4a6170904fe3901af94b7cf0494e9e991e40115e
jcasper
  Wed Apr 22 03:39:05 2026 -0700
First pass at a faceted composite help doc, refs #36320

diff --git src/hg/htdocs/goldenPath/help/facetedComposite.html src/hg/htdocs/goldenPath/help/facetedComposite.html
new file mode 100755
index 00000000000..ce3bf4e4eba
--- /dev/null
+++ src/hg/htdocs/goldenPath/help/facetedComposite.html
@@ -0,0 +1,250 @@
+<!DOCTYPE html>
+<!--#set var="TITLE" value="Genome Browser Faceted Composites" -->
+<!--#set var="ROOT" value="../.." -->
+
+<!-- Relative paths to support mirror sites with non-standard GB docs install -->
+<!--#include virtual="$ROOT/inc/gbPageStart.html" -->
+
+<h1>Faceted Composite Tracks</h1>
+
+<h2>Overview</h2>
+<p>Composite tracks are a standard way to collect a large number of related tracks within
+the browser and interact with them in a unified interface.  For example, our Conservation tracks
+are often organized as composites as are each of our "All GENCODE" tracks (see
+<a href="../../cgi-bin/hgTrackUi?db=hg38&g=wgEncodeGencodeSuper">here</a>).

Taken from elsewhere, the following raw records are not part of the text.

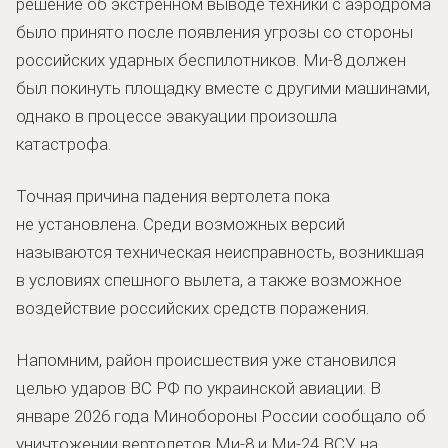
решение об экстренном выводе техники с аэродрома
было принято после появления угрозы со стороны
российских ударных беспилотников. Ми-8 должен
был покинуть площадку вместе с другими машинами,
однако в процессе эвакуации произошла
катастрофа.
Точная причина падения вертолета пока
не установлена. Среди возможных версий
называются техническая неисправность, возникшая
в условиях спешного вылета, а также возможное
воздействие российских средств поражения.
Напомним, район происшествия уже становился
целью ударов ВС РФ по украинской авиации. В
январе 2026 года Минобороны России сообщало об
уничтожении вертолетов Ми-8 и Ми-24 ВСУ на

+The standard user interface for these composite tracks presents a plain list of all of the
+subtracks where each one can be configured individually.  More structure can be added to that
+interface by adding "Views" to the composite, which group subtracks together and provide a
+track selection matrix.  That system works for intermediate numbers of tracks (around 20-40),
+but the matrix approach fails when the number of subtracks scales into the thousands.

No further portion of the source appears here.